◆ **Task brief**: The listing below should be printed exactly, though its pictures must not be.
.....
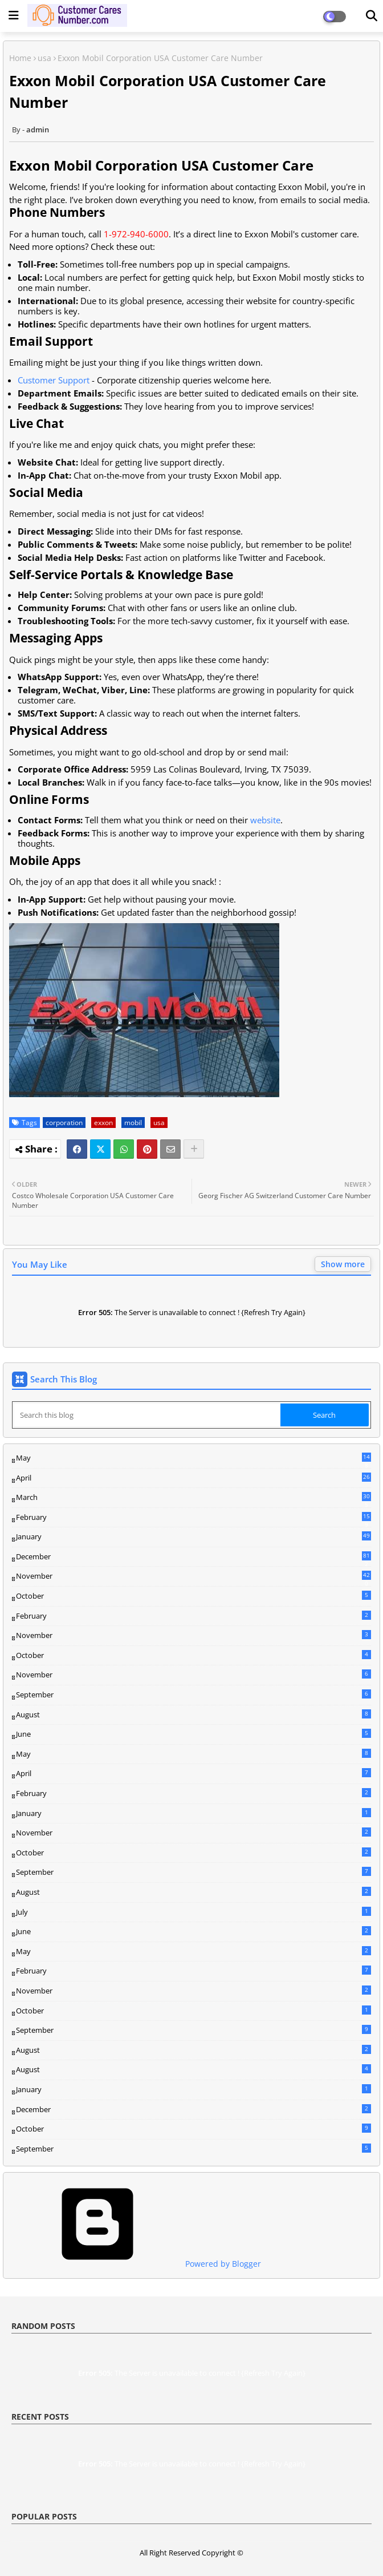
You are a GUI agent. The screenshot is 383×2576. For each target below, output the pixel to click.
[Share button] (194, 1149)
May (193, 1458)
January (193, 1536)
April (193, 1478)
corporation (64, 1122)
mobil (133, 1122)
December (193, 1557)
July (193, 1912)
.....
◆ **Answer to this problem**:
You are a GUI agent. The screenshot is 383×2576. For each target below, output the pixel to click.
[Share button] (194, 1149)
May (193, 1458)
January (193, 1536)
April (193, 1478)
corporation (64, 1122)
mobil (133, 1122)
December (193, 1557)
July (193, 1912)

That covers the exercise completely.